Excerpts from a dataset
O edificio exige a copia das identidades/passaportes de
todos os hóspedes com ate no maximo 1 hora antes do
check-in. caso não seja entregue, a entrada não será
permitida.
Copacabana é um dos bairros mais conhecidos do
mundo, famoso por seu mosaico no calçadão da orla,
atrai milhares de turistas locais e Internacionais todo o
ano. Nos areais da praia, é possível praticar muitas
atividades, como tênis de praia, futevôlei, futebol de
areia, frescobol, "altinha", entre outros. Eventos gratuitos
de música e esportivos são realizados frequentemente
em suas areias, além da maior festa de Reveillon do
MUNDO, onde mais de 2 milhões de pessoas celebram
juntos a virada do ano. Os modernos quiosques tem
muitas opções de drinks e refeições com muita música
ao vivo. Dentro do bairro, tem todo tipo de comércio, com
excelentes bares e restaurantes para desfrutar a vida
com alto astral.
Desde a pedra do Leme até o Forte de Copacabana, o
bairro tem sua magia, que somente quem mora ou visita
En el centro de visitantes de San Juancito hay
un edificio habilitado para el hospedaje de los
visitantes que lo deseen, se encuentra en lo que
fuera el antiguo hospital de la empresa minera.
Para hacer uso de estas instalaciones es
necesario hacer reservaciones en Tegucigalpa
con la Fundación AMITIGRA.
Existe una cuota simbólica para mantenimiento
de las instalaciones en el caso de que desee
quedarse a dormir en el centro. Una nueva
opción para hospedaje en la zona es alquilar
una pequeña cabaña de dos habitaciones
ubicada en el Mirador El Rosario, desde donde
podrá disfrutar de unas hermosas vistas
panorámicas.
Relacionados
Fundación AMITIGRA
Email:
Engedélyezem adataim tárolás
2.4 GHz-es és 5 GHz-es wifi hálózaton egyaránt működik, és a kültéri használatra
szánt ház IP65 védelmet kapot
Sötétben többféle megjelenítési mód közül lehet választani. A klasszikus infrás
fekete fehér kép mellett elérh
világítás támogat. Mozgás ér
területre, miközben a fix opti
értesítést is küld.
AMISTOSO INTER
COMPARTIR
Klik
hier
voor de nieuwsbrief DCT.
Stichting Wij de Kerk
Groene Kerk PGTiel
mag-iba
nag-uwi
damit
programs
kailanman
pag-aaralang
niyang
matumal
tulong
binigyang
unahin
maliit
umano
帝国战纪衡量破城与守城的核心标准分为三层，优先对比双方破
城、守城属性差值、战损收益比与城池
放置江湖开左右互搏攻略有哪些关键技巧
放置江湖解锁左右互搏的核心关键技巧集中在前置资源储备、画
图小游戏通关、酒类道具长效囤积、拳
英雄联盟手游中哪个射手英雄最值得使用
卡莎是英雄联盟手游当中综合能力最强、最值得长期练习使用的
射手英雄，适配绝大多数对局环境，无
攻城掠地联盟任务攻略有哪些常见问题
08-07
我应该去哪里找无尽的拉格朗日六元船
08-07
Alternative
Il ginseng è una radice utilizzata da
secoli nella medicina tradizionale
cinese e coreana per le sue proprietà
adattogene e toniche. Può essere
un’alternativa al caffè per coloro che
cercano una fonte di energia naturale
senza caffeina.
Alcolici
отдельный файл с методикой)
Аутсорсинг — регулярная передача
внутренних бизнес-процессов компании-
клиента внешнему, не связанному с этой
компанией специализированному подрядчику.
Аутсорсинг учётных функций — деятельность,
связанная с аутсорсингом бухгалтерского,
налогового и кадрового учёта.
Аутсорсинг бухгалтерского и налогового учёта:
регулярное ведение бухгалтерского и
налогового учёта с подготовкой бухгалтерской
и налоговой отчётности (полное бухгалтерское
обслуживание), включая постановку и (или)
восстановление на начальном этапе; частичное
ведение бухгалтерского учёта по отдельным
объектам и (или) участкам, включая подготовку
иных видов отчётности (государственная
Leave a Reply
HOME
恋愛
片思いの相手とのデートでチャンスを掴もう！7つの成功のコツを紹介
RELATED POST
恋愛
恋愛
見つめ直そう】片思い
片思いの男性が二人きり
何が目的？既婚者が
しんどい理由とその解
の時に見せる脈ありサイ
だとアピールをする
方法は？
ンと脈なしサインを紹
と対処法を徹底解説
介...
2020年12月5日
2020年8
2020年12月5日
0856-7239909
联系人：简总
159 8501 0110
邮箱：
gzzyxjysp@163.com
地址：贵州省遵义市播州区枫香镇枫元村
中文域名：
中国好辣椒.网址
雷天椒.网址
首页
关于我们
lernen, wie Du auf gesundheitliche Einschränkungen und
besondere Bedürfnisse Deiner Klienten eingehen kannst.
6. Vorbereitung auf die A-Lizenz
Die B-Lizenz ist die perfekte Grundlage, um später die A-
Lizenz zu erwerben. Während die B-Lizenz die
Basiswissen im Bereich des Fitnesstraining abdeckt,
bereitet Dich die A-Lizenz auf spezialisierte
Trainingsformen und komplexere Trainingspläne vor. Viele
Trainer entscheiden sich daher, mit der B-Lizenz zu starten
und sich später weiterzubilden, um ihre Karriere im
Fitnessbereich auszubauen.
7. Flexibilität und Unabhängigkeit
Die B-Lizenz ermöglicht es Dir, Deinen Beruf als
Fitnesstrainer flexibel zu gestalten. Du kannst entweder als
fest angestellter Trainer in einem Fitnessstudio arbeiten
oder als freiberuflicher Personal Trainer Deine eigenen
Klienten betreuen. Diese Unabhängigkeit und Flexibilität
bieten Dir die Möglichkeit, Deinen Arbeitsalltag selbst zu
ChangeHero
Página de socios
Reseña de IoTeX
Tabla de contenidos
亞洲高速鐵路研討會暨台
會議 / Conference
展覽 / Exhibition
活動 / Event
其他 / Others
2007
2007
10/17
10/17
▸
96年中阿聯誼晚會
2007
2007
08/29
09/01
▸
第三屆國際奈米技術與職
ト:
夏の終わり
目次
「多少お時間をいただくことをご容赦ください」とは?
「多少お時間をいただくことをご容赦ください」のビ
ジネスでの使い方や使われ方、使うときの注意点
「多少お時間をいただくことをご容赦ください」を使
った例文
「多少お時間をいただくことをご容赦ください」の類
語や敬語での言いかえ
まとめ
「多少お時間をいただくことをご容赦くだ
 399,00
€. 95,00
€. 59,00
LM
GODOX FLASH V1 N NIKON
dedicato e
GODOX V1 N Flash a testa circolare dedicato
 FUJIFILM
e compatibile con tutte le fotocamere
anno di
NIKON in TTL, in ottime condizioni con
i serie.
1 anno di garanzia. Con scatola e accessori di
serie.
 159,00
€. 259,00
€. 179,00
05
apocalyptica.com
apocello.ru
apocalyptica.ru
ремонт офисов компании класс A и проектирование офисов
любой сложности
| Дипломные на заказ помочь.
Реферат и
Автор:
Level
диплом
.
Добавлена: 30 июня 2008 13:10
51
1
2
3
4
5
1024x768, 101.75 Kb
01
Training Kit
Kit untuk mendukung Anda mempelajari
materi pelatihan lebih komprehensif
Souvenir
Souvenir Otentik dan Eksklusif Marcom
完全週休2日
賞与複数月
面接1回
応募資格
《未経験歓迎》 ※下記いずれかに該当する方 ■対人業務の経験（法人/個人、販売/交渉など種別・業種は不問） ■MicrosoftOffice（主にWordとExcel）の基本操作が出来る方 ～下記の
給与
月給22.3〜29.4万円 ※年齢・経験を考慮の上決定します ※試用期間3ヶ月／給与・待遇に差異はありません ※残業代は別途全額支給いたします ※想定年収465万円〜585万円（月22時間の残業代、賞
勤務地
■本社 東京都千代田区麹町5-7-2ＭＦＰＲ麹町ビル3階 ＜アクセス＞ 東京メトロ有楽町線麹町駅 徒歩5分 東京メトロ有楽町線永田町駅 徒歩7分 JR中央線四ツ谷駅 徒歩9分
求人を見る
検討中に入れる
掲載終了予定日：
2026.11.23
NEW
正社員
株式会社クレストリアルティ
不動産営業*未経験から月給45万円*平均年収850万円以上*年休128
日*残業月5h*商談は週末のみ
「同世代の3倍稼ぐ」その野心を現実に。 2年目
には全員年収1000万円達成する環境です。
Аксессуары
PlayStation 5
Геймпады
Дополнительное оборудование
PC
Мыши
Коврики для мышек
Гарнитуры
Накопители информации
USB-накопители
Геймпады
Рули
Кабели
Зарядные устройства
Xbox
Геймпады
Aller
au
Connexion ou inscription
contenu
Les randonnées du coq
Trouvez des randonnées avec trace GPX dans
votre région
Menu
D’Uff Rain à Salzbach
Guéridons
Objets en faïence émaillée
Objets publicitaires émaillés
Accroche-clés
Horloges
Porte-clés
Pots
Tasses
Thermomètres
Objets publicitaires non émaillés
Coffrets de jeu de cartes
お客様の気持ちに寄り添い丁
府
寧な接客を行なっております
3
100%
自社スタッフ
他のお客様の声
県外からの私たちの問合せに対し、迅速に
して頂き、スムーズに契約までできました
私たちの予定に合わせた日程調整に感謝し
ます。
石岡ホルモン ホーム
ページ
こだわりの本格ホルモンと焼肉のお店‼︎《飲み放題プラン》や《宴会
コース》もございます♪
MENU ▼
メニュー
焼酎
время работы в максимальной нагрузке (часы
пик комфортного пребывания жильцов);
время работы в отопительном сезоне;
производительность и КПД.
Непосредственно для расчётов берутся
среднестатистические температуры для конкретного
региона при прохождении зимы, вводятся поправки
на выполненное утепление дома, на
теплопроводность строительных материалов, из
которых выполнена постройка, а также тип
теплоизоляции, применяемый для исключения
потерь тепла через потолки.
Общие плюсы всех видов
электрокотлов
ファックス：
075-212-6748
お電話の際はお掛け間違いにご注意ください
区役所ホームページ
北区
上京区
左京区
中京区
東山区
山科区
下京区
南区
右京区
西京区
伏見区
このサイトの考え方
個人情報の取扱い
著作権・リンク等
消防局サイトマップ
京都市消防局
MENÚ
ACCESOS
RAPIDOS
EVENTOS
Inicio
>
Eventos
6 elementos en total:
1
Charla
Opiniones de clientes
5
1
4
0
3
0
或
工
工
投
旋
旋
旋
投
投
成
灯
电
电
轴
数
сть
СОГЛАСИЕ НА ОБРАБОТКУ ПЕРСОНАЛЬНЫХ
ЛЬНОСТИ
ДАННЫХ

# TO DO
Scan the entries for the word "später". Report each line that has it.

# EXERCISE SOLUTION
Die B-Lizenz ist die perfekte Grundlage, um später die A-
und sich später weiterzubilden, um ihre Karriere im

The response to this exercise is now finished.